NEW YORK ( TheStreet) -- General Communication (Nasdaq: GNCMA) has been downgraded by TheStreet Ratings from buy to hold. The company's strengths can be seen in multiple areas, such as its revenue growth, solid stock price performance and expanding profit margins. However, as a counter to these strengths, we also find weaknesses including unimpressive growth in net income and generally poor debt management. Highlights from the ratings report include:
- The company, on the basis of change in net income from the same quarter one year ago, has significantly underperformed when compared to that of the S&P 500 and the Diversified Telecommunication Services industry. The net income has significantly decreased by 201.4% when compared to the same quarter one year ago, falling from $1.93 million to -$1.96 million.

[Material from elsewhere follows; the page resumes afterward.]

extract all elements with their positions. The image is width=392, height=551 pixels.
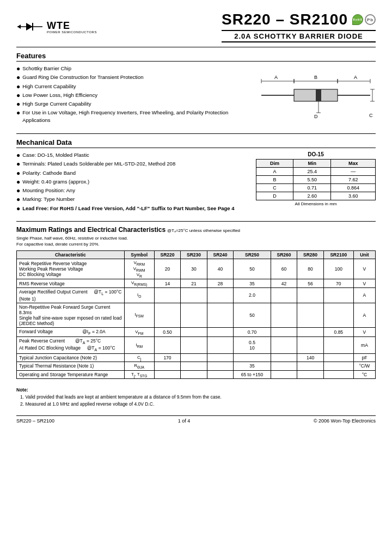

- The debt-to-equity ratio is very high at 5.07 and currently higher than the industry average, implying that there is very poor management of debt levels within the company. Regardless of the company's weak debt-to-equity ratio, GNCMA has managed to keep a strong quick ratio of 1.62, which demonstrates the ability to cover short-term cash needs.
- Compared to its closing price of one year ago, GNCMA's share price has jumped by 26.49%, exceeding the performance of the broader market during that same time frame. Setting our sights on the months ahead, however, we feel that the stock's sharp appreciation over the last year has driven it to a price level which is now relatively expensive compared to the rest of its industry. The implication is that its reduced upside potential is not good enough to warrant further investment at this time.
- Despite its growing revenue, the company underperformed as compared with the industry average of 11.3%. Since the same quarter one year prior, revenues slightly increased by 3.5%. This growth in revenue does not appear to have trickled down to the company's bottom line, displayed by a decline in earnings per share.